Page images and extracted text
BEGIN

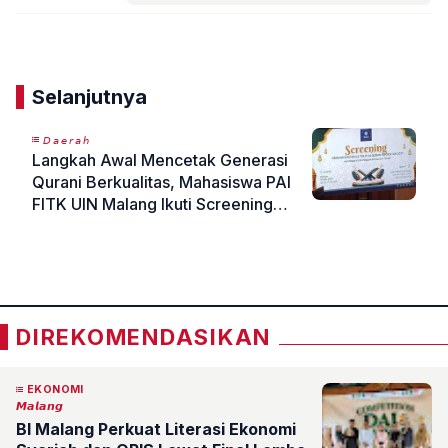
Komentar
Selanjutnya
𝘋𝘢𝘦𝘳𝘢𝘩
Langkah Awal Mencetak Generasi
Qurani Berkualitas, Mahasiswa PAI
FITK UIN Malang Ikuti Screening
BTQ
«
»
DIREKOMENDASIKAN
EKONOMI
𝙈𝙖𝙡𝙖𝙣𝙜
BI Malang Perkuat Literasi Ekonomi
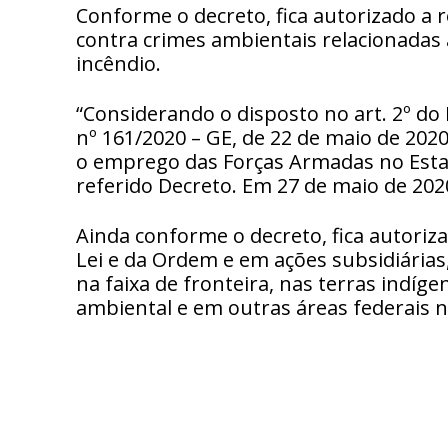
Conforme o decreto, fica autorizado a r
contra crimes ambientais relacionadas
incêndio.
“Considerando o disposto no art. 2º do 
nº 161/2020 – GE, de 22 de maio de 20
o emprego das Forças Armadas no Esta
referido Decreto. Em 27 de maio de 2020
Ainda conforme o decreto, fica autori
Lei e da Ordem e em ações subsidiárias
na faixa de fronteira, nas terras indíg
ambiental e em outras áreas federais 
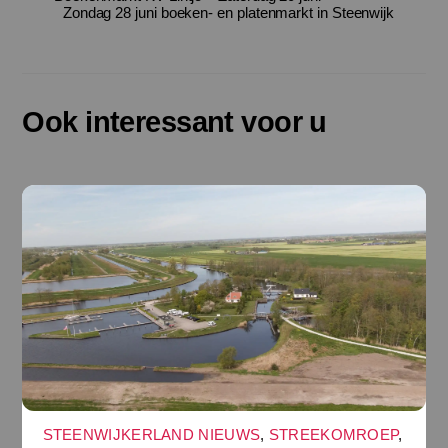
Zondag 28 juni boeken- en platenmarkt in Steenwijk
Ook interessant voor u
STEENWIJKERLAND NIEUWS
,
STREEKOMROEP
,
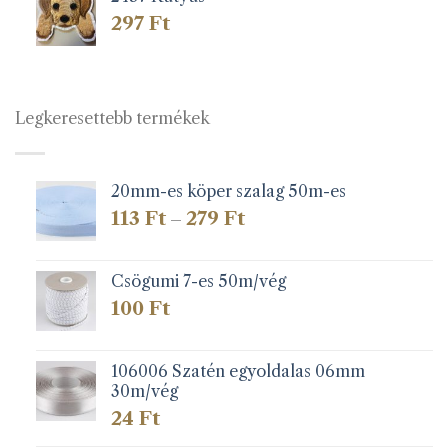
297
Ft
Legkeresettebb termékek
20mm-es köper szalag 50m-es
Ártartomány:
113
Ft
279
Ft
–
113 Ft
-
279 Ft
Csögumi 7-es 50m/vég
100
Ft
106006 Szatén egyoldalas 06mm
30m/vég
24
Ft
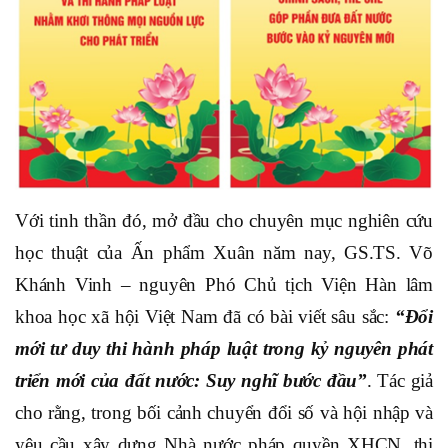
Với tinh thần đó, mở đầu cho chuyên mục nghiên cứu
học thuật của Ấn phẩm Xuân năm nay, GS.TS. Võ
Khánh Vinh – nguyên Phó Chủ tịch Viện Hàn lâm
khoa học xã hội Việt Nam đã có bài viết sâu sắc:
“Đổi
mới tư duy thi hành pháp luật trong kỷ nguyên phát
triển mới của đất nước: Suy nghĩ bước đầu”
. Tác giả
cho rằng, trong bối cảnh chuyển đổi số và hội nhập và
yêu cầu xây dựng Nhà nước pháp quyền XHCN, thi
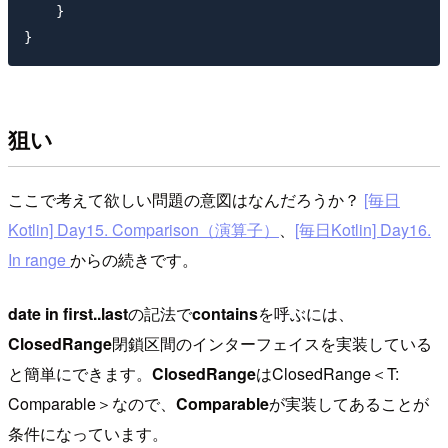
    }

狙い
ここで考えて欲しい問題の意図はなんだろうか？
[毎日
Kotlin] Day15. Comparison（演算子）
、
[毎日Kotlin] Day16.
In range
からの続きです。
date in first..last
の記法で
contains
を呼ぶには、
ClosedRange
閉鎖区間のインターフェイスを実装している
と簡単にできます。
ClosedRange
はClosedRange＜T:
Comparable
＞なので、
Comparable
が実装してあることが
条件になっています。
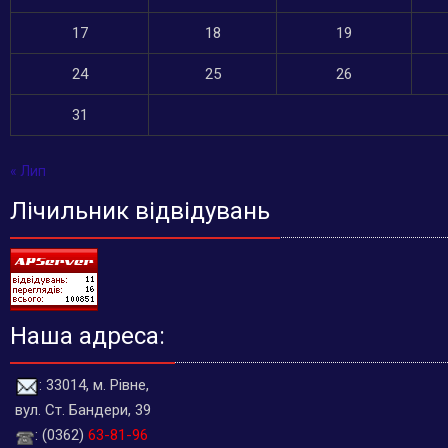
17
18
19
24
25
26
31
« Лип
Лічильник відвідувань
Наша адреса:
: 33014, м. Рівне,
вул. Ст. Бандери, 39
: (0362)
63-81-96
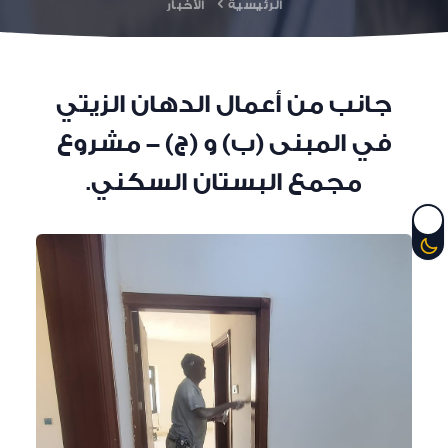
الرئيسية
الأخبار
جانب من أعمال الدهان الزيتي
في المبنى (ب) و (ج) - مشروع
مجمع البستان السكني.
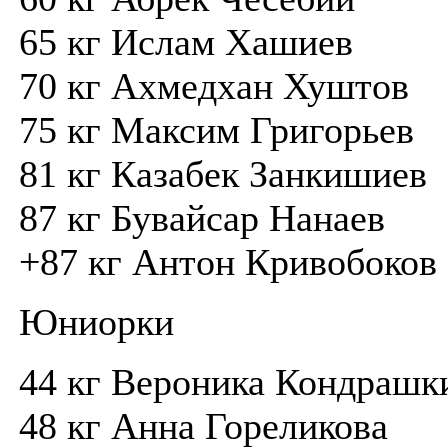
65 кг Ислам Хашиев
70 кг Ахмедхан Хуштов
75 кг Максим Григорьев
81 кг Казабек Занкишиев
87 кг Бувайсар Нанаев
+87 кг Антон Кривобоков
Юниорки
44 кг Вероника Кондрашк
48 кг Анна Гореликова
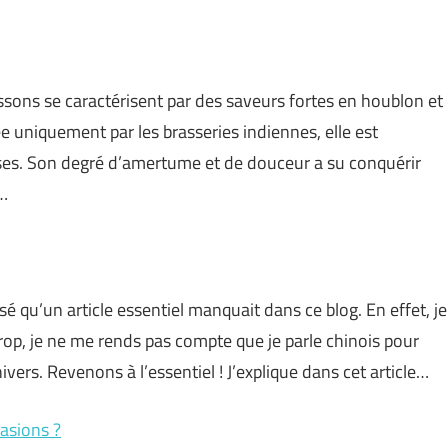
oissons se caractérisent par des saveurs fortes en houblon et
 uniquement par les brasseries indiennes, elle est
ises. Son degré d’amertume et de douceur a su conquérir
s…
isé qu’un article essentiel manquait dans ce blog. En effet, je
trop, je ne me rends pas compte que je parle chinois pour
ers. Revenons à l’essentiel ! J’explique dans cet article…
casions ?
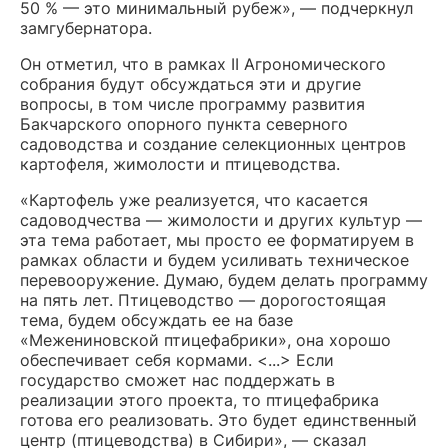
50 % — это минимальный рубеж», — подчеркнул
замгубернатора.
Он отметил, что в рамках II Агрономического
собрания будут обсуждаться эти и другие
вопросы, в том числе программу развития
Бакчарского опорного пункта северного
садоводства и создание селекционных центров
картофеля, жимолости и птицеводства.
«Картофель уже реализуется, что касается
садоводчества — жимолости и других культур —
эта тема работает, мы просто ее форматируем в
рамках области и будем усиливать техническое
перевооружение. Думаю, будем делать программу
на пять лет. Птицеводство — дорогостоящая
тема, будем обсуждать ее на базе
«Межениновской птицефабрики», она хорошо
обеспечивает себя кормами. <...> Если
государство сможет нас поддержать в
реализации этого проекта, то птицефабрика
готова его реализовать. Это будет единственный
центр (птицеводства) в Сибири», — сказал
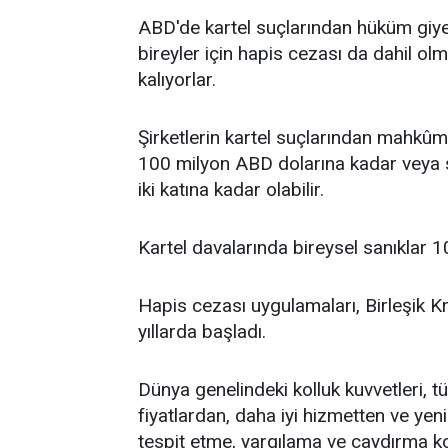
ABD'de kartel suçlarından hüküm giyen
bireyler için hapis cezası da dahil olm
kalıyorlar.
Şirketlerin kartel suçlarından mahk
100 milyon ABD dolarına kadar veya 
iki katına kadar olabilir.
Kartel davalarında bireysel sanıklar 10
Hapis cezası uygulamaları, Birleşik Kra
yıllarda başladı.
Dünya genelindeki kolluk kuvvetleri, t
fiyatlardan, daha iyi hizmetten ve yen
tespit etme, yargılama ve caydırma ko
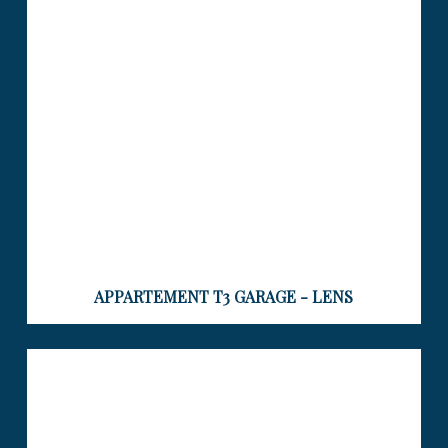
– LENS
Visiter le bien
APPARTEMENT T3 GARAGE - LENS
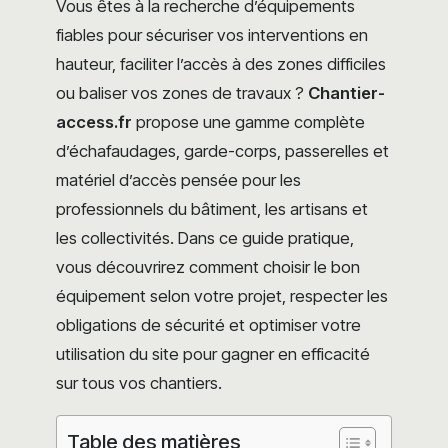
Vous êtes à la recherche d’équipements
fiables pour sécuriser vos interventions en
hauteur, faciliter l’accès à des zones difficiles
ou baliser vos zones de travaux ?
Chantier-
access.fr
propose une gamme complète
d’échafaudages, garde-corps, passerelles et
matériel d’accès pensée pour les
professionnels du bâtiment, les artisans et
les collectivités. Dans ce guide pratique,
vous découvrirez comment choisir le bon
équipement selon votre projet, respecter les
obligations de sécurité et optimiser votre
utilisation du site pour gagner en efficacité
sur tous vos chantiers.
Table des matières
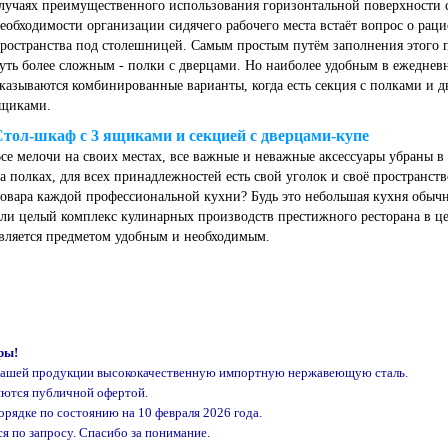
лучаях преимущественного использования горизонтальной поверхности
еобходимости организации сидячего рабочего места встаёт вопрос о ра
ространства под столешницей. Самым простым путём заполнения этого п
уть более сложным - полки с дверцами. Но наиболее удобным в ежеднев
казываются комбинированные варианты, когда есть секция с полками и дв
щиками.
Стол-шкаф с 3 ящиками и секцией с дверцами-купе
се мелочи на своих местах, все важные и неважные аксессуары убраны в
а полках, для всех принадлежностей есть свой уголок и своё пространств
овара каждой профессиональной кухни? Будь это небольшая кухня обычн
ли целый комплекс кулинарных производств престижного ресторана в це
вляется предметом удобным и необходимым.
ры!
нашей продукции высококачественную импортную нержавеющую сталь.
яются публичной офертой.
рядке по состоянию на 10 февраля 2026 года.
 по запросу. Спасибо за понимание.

END

__Task description__
Gather up the lines containing the word "article" from these records and copy them.

__Response for this exercise__
isé qu’un article essentiel manquait dans ce blog. En effet, je
ers. Revenons à l’essentiel ! J’explique dans cet article…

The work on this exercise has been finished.